● **ASSIGNED TASK**
The data must be returned in full, with no character altered.

======== RECORDS SHOWN

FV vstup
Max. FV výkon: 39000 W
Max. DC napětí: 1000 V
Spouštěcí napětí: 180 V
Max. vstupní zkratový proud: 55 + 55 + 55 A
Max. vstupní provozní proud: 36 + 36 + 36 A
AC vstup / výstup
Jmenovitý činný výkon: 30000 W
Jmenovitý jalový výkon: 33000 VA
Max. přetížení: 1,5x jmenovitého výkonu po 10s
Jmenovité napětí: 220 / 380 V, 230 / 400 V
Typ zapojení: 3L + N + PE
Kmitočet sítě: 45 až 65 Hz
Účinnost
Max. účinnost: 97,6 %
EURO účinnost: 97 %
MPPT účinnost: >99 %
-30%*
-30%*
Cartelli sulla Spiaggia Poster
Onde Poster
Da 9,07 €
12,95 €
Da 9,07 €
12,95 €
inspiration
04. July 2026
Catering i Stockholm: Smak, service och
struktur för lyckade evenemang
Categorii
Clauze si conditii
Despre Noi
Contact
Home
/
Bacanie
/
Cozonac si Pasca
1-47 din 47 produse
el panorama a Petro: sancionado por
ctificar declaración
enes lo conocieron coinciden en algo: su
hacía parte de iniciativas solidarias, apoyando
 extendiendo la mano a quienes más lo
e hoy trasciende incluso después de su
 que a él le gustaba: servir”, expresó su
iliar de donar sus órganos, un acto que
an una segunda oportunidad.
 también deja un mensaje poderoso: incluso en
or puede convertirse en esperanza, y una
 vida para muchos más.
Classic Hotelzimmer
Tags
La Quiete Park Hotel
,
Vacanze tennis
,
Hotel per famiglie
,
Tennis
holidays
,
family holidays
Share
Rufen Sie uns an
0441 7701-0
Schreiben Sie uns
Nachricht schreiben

================

● **RESPONSE AREA**
FV vstup
Max. FV výkon: 39000 W
Max. DC napětí: 1000 V
Spouštěcí napětí: 180 V
Max. vstupní zkratový proud: 55 + 55 + 55 A
Max. vstupní provozní proud: 36 + 36 + 36 A
AC vstup / výstup
Jmenovitý činný výkon: 30000 W
Jmenovitý jalový výkon: 33000 VA
Max. přetížení: 1,5x jmenovitého výkonu po 10s
Jmenovité napětí: 220 / 380 V, 230 / 400 V
Typ zapojení: 3L + N + PE
Kmitočet sítě: 45 až 65 Hz
Účinnost
Max. účinnost: 97,6 %
EURO účinnost: 97 %
MPPT účinnost: >99 %
-30%*
-30%*
Cartelli sulla Spiaggia Poster
Onde Poster
Da 9,07 €
12,95 €
Da 9,07 €
12,95 €
inspiration
04. July 2026
Catering i Stockholm: Smak, service och
struktur för lyckade evenemang
Categorii
Clauze si conditii
Despre Noi
Contact
Home
/
Bacanie
/
Cozonac si Pasca
1-47 din 47 produse
el panorama a Petro: sancionado por
ctificar declaración
enes lo conocieron coinciden en algo: su
hacía parte de iniciativas solidarias, apoyando
 extendiendo la mano a quienes más lo
e hoy trasciende incluso después de su
 que a él le gustaba: servir”, expresó su
iliar de donar sus órganos, un acto que
an una segunda oportunidad.
 también deja un mensaje poderoso: incluso en
or puede convertirse en esperanza, y una
 vida para muchos más.
Classic Hotelzimmer
Tags
La Quiete Park Hotel
,
Vacanze tennis
,
Hotel per famiglie
,
Tennis
holidays
,
family holidays
Share
Rufen Sie uns an
0441 7701-0
Schreiben Sie uns
Nachricht schreiben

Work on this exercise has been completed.